Solved – Help with intuition about Chi-Squared distribution and its relation to Normal Distribution

chi-squared-distributionnormal distributionquantiles

At $\alpha = 0.05$, the significance cutoff of a Chi-squared distribution with 1 df is approximately 3.84, and that if we take the square root of 3.84, it's approximately 1.96, which is the 97.5 percentile of a N(0,1) normal distribution. I understand why this is the case for 1 df, as the Chi-squared distribution is nothing more than a squared N(0,1) distribution.

I also understand that for 2 dfs the Chi-squared distribution is just follows the distribution of the expected sum of two squared random samples from N(0,1), and has a significance threshold of approximately 6.0. Following the logic of the case with 1 df, in the case of 2 dfs we can also be expressed the threshold as the 97.5 percentile of a N(0, ~1.25) Normal distribution, which is about the square-root of 6.0.

Is there a general equation we can use to express a Chi-squared significance threshold (at say alpha = 0.05) for an arbitrary degrees of freedom (x), in terms of a Normal distribution with mean = 0 and standard deviation = y? I was only able to solve the above example for 2 dfs (i.e. x=2, y=1.25) though testing, but if there is some way to generalize this translation between Chi-squared and Normal, I think it would help me to gain more insights into the Chi-squared.

Best Answer

Following the logic of the case with 1 df, in the case of 2 dfs we can also be expressed the threshold as the 97.5 percentile of a N(0, ~1.25) Normal distribution, which is about the square-root of 6.0.
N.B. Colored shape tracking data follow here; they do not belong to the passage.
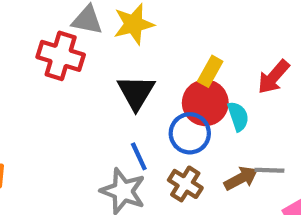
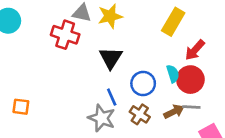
yellow rectangle: (210, 71) -> (173, 22), moved, size x1.5
red circle: (205, 103) -> (190, 80), moved

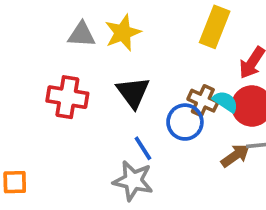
red cross: (65, 35) -> (67, 97), moved
cyan semicircle: (173, 74) -> (225, 102), turned -30
brown cross: (140, 114) -> (203, 101), moved

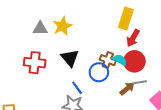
yellow rectangle: (215, 27) -> (126, 18), moved

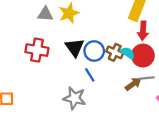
red arrow: (133, 38) -> (143, 31), turned -30
blue circle: (99, 72) -> (94, 51), moved
blue line: (77, 88) -> (90, 75), moved

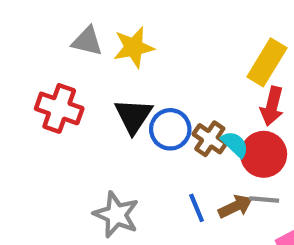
blue line: (90, 75) -> (197, 208), moved

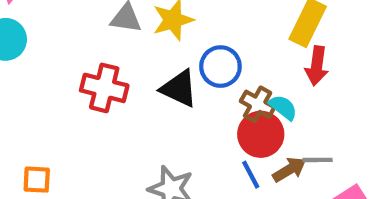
black triangle: (133, 116) -> (179, 89), turned -33
blue circle: (170, 129) -> (220, 67), moved
red circle: (264, 154) -> (261, 134), moved

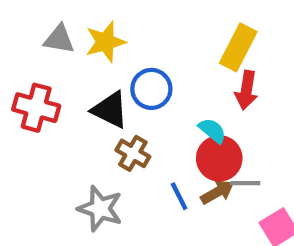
brown cross: (258, 104) -> (133, 153), moved
red circle: (261, 134) -> (219, 158), moved

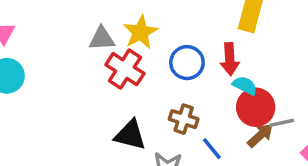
red arrow: (246, 90) -> (230, 59), moved
red cross: (36, 108) -> (125, 69), moved, turned 30
black triangle: (110, 110) -> (130, 135), moved
blue line: (179, 196) -> (212, 149), moved

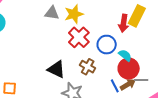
red arrow: (230, 59) -> (124, 23), moved
blue circle: (187, 63) -> (107, 45), moved
red cross: (125, 69) -> (79, 37), moved
blue line: (212, 149) -> (115, 86), moved

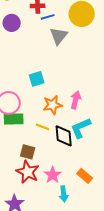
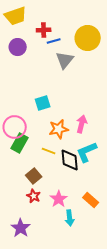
green rectangle: (14, 119) -> (20, 143), turned -60
brown square: (28, 152) -> (34, 176), turned 35
red star: (28, 172) -> (34, 196), size x0.6

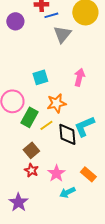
pink arrow: (82, 124) -> (79, 77), moved
green rectangle: (20, 143) -> (29, 117), moved
yellow line: (49, 151) -> (46, 125), turned -56
cyan arrow: (70, 218) -> (67, 192), turned 70

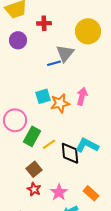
blue line: (51, 15) -> (54, 63), moved
orange star: (56, 103) -> (60, 103), moved
cyan L-shape: (84, 126) -> (87, 145), turned 50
In the 1 df case it doesn't just match at the 97.5 percentile -- all of the percentiles correspond in a similar way.

While there's definitely a connection in the 1 df case, this is not really relevant for other degrees of freedom. How did you arrive at 1.25 (aside from matching its 97.5 quantile to $\sqrt{6}\,$)?

You could as easily say "well, see it's connected to a logistic distribution" and then compute the corresponding scale parameter for a logistic by matching two quantiles in a similar fashion. That doesn't imply they're related in any meaningful sense.

For the chi-squared(1), the two corresponding curves lie one atop the other, rather than just crossing somewhere.

The sum of two chi-squared(1) variates is exponential with mean 2. You can match any individual quantile to some normal distribution but you can't choose a single standard deviation that will make all the quantiles correspond at the same time like you can with 1.df

e.g. The 75th percentile of a chi-squared(2) is about $1.67^2$; to get the 87.5 percentile of a zero-mean normal to be 1.67 you need $\sigma$ to be about $1.448$. Would you want to use a different $\sigma$ for each quantile? I don't see much understanding to be gleaned from that activity.

Related Solutions

Chi-Squared to Normal Distribution – How to Transform Chi-Squared to Normal Distribution

One option is to exploit the fact that for any continuous random variable $X$ then $F_X(X)$ is uniform (rectangular) on [0, 1]. Then a second transformation using an inverse CDF can produce a continuous random variable with the desired distribution - nothing special about chi squared to normal here. @Glen_b has more detail in his answer.

If you want to do something weird and wonderful, in between those two transformations you could apply a third transformation that maps uniform variables on [0, 1] to other uniform variables on [0, 1]. For example, $u \mapsto 1 - u$, or $u \mapsto u + k \mod 1$ for any $k \in \mathbb{R}$, or even $u \mapsto u + 0.5$ for $u \in [0, 0.5]$ and $u \mapsto 1 - u$ for $u \in (0.5, 1]$.

But if we want a monotone transformation from $X \sim \chi^2_1$ to $Y \sim \mathcal{N}(0,1)$ then we need their corresponding quantiles to be mapped to each other. The following graphs with shaded deciles illustrate the point; note that I have had to cut off the display of the $\chi^2_1$ density near zero.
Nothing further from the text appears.